A recent study from Denmark by Lalmohamed et al. looked at stroke risk after total hip replacements. It is interesting as this is a severe disease that can have a major impact on the life after a total hip arthroplasty. Even if it’s a rare event, the rates are similar to other serious negative outcomes such as early infections (less than 1%), and therefore just as valid endpoint to study.
Lalmohamed et al. found that early on there seems to be a 4-5 times increase in risk, this decreases but remained elevated 6 weeks after surgery. They looked at both hemorrhagic and ischaemic stroke without noting any major difference, although the risk for hemorrhagic remained elevated slightly longer than ischaemic.
The study is a nation-wide registry study where they used a healthy matched cohort as control. While the setup was elegant I don’t understand why they only relied on ICD-codes for arthroplasties instead of co-operating with the Danish Hip Arthroplasty Register. Also apart from picking the obvious comorbidities as confounders it might have been useful to add a comorbidity score such as Charlson’s or Elixhauser’s.

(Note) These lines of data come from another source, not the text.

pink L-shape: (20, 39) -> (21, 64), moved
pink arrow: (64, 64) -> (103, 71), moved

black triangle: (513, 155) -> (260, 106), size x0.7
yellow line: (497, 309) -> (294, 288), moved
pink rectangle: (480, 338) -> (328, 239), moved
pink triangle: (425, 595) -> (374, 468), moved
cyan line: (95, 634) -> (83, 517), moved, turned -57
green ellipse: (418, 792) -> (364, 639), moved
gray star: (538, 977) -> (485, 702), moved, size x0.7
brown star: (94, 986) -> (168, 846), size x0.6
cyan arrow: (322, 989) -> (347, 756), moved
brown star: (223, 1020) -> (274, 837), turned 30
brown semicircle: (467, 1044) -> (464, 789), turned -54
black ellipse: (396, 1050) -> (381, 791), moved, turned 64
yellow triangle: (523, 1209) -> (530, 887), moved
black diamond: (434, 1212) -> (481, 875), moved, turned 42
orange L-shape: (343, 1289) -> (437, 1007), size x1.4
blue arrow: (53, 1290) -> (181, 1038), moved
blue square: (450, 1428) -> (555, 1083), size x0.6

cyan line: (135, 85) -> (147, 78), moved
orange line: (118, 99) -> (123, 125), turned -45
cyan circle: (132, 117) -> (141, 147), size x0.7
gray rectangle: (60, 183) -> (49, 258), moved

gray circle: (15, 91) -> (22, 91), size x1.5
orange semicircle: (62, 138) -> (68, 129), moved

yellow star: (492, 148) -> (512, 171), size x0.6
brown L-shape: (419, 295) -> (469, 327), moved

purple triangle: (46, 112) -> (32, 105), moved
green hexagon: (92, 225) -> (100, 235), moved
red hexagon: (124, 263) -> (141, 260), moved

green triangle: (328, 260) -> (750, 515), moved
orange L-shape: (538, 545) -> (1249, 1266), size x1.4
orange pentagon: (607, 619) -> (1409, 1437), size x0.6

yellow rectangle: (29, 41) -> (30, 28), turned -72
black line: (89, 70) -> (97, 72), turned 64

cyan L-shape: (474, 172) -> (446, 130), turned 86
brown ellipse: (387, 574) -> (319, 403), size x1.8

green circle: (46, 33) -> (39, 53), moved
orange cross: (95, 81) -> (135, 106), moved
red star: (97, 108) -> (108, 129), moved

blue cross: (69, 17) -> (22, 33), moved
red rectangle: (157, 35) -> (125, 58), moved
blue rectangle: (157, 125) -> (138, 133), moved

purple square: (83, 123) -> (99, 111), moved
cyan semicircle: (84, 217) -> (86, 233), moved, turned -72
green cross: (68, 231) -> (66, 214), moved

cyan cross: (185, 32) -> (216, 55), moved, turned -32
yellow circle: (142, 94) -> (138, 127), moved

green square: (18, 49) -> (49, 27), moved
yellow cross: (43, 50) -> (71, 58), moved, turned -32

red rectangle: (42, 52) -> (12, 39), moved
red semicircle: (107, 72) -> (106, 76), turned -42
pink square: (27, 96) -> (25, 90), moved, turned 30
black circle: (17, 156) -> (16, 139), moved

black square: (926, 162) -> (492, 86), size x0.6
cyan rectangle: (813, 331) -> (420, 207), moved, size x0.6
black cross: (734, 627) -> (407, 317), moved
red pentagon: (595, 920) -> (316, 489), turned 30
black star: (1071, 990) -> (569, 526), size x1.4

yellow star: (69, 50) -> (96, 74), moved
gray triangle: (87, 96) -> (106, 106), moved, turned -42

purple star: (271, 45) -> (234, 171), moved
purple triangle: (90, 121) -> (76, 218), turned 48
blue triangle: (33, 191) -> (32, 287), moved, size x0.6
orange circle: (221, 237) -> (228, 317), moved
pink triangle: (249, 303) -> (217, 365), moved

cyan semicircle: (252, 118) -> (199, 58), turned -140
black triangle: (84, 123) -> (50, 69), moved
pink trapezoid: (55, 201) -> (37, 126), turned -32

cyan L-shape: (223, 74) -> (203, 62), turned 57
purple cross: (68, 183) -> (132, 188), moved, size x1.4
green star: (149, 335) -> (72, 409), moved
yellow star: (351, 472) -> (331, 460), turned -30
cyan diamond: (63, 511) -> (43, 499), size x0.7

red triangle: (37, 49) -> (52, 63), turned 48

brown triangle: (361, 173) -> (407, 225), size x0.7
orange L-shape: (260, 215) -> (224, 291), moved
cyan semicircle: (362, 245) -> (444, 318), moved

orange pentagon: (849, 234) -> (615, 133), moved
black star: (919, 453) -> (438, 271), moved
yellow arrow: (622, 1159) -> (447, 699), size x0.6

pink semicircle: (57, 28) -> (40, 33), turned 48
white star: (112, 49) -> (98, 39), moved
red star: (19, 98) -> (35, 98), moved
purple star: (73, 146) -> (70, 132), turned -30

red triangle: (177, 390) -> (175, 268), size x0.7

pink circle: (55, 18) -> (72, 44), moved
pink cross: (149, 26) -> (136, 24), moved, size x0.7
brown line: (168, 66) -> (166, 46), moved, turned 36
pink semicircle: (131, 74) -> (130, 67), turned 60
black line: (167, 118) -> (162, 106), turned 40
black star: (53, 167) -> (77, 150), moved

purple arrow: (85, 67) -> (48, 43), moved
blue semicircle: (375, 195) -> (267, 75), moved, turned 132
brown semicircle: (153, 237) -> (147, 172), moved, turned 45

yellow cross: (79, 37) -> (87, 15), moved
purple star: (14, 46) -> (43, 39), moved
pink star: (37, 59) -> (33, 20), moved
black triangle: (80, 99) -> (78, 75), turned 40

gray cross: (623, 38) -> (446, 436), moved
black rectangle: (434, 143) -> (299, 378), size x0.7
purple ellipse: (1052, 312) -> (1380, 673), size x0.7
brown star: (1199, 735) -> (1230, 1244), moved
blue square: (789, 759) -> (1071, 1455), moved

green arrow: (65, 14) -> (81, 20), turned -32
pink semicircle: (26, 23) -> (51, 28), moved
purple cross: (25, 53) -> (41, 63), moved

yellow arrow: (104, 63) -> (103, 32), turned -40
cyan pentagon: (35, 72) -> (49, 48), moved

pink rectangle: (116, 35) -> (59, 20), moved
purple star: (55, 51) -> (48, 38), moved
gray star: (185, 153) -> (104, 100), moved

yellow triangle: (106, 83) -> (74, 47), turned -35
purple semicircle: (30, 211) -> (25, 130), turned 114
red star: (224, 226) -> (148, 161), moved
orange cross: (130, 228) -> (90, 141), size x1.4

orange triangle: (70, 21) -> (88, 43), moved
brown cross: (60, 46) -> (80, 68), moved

In the statistics section I liked that they actually used a spline for the time since surgery factor. The plot is easy to interpret and makes intuitive sense, although confidence intervals should have been included. For confounder selection they use change-in-estimate method using univariate analyses. I guess it’s a nice method but not that commonly applied, and with their limited number of variables I’m not sure it was warranted for.
Summary
A nice and useful study that highlights a potentially serious complication after THR. We orthopaedic surgeons need to be vigilant, identify patients at risk, and make sure that risk factors are minimized prior to surgery.